Ao longo dos 60 minutos cronometrados para os alarmes soarem, o espetáculo parece carecer de uma seqüência de bons achados (como a imagem das quedas, a linguagem metafórica e circular, entre outros pontos) que, ao não serem explorados de maneira a ganharem força no decorrer da cena, tornam-se perdidos no tempo e no espaço. Um desses elementos pode ser notado logo na primeira cena. Ainda do lado de fora do teatro, o público é surpreendido por um ator/personagem que pede que escrevam cartas (a serem usadas posteriormente na encenação) com respostas para a seguinte pergunta: ‘como as coisas deveriam ser?’. Em seguida, surge um outro ator/personagem sugerindo que igualemos os horários dos nossos relógios e, metaforicamente, ‘sintonizemos nossos tempos’.
A questão é que, embora sejam muito fortes poeticamente, nenhum desses dois elementos (apenas título de exemplo) é reapropriado pela montagem de forma a justificar a relevância que lhe és dada anteriormente. As cartas viram frases soltas e quase inaudíveis ao fim da peça, apenas um ‘achado’ para encerrar o trabalho. O efeito de realidade com o pedido de a plateia manter ligados seus dispositivos eletrônicos e programar o despertador também não agrega camadas simbólicas ao espetáculo da maneira como foi utilizado (sem contar que não funcionou, já que os despertadores parecem não terem tocado sincronizadamente).
Embora o elemento tempo esteja presente o tempo inteiro (seja nos relógios do cenário, no relógio de bolso do ser imaginário, no relógio que marca o tempo na sonoplastia), esse peso não se faz sentir na cena e na plateia. A proposta cíclica da dramaturgia enfatiza essa questão temporal, mas não dá conta de torna-la presente na cena e não apenas ilustrada.

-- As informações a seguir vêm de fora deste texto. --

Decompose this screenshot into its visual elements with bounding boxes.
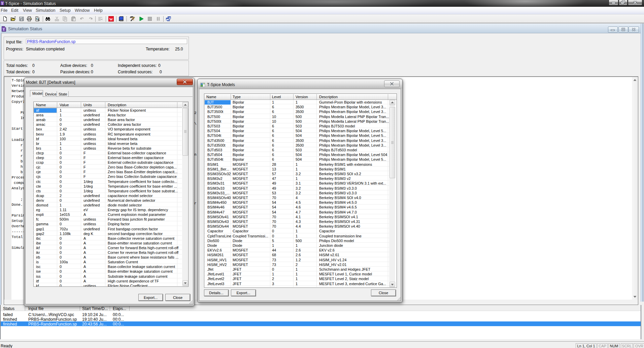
svg-text:T: T (3, 28, 5, 31)
svg-text:W: W (109, 17, 113, 21)
svg-text:T: T (1, 2, 3, 5)
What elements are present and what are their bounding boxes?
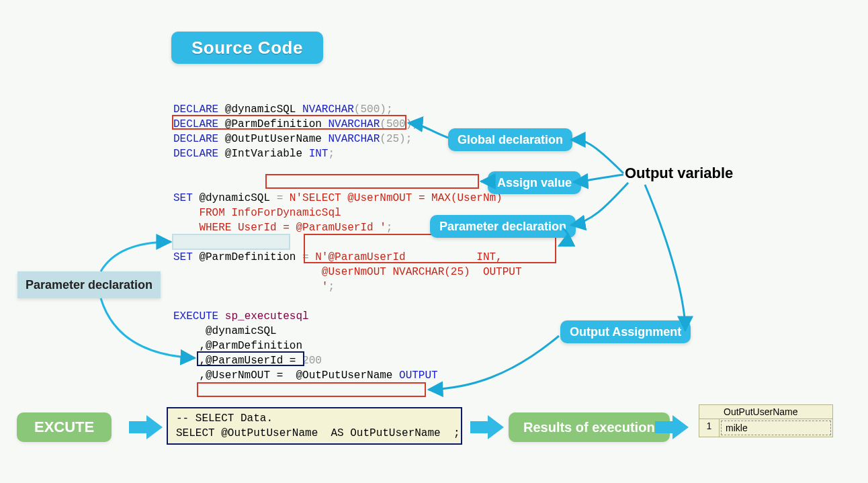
results-badge: Results of execution xyxy=(509,412,670,442)
badge-output-assignment: Output Assignment xyxy=(560,320,691,343)
badge-global-declaration: Global declaration xyxy=(448,128,572,151)
result-row-index: 1 xyxy=(699,419,720,437)
source-code-title: Source Code xyxy=(171,32,323,64)
result-table: OutPutUserName 1 mikle xyxy=(699,404,833,437)
badge-assign-value: Assign value xyxy=(488,171,581,194)
result-row-value: mikle xyxy=(721,421,831,435)
label-parameter-declaration-left: Parameter declaration xyxy=(17,271,161,298)
execute-badge: EXCUTE xyxy=(17,412,112,442)
result-header: OutPutUserName xyxy=(720,405,832,419)
badge-parameter-declaration: Parameter declaration xyxy=(430,215,576,238)
label-output-variable: Output variable xyxy=(625,165,733,182)
diagram-stage: Source Code DECLARE @dynamicSQL NVARCHAR… xyxy=(0,0,868,483)
select-statement-box: -- SELECT Data. SELECT @OutPutUserName A… xyxy=(167,407,462,445)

Este trabalho da Cia. dos Aflitos parece ser descendente direto de uma renovação no fazer dos grupos de teatro, influenciados pelo processo colaborativo e pela atuação de um ator-criador, trazendo consigo as potências e as limitações impregnadas a esse ‘modus operandi’ (como bem lembrado pelo professor Fernando Mencarelli em sua fala analítica). Os depoimentos pessoais dos atores não parecem dar conta da dimensão poética e complexa que a dramaturgia pretende alcançar. O invólucro parece dizer muito e, as entrelinhas parecem esconder mistérios, as arestas poderiam ser possibilidades de diálogo e interpretação do próprio espectador. Mas, no fim, os elementos parecem ter sido escolhidos para que o espetáculo fosse como deveria ser (em sua forma estética), e, não, pela real simbologia que carregam ao serem articulados lado a lado. A dramaturgia parece querer trabalhar em distintas camadas de diálogo com a plateia e com a história, no plano do imaginário (com a presença de uma espécie de ‘guardião do tempo’, da memória (com as imagens e indagações do que se passou), do presente teatral (na quebra com a ilusão e no contato direto com o espectador). Mas não alcança o objetivo de articula-los de forma a potencializar cada uma dessas possibilidades em cena.
A situação resumida na sinopse do espetáculo (a relação entre o casal e uma filha e a dificuldade de lidar com o tempo no que tange à necessidade da mudança) não se torna problematizada, tornando o espetáculo um exercício estético potente, mas ainda carente de uma maior elaboração dramatúrgica.